> [Work required] Would you please return the lines of the material that contain the word "Holtec"?

> [Data for processing]
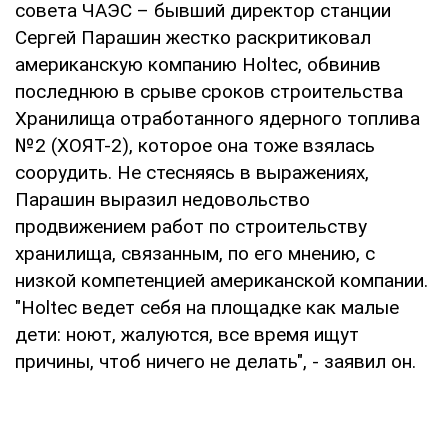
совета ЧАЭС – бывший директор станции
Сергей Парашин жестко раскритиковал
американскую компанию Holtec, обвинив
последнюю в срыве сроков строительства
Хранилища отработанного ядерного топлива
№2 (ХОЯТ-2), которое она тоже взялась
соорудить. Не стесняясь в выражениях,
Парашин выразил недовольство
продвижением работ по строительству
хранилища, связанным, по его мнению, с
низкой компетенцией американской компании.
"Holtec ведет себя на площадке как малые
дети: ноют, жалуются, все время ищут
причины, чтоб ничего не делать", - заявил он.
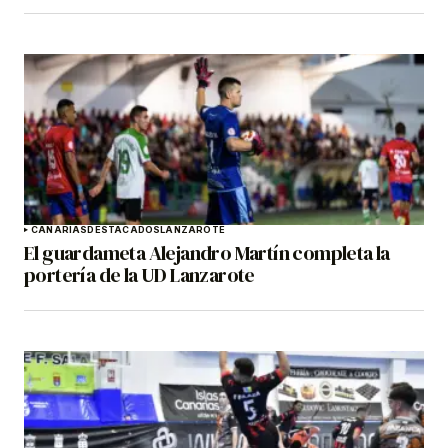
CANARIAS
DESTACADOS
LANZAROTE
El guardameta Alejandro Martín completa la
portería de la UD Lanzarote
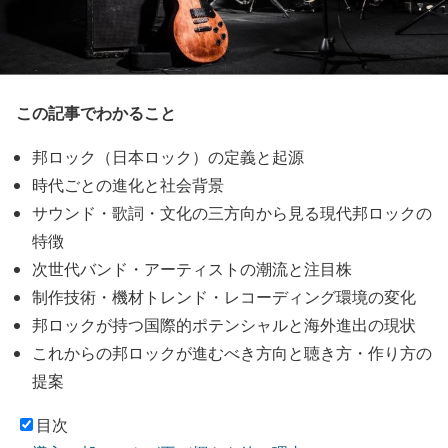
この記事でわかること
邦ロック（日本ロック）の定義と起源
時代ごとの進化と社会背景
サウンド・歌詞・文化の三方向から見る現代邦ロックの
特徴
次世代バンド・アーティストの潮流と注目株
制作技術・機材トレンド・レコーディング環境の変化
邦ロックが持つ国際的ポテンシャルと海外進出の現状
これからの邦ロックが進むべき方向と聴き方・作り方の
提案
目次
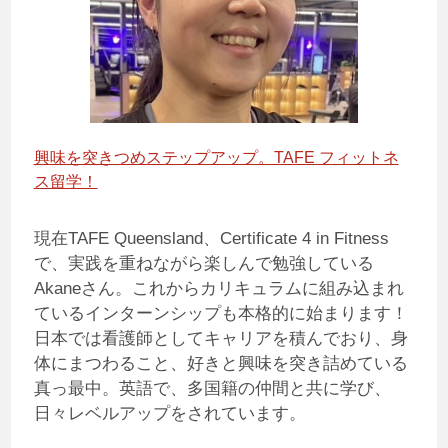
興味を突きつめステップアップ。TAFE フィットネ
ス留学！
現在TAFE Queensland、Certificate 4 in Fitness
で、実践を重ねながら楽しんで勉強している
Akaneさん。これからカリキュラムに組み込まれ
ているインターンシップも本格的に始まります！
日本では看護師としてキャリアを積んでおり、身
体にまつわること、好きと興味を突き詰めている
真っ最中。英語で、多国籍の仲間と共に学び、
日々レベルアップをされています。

> [Answer below]
американскую компанию Holtec, обвинив
"Holtec ведет себя на площадке как малые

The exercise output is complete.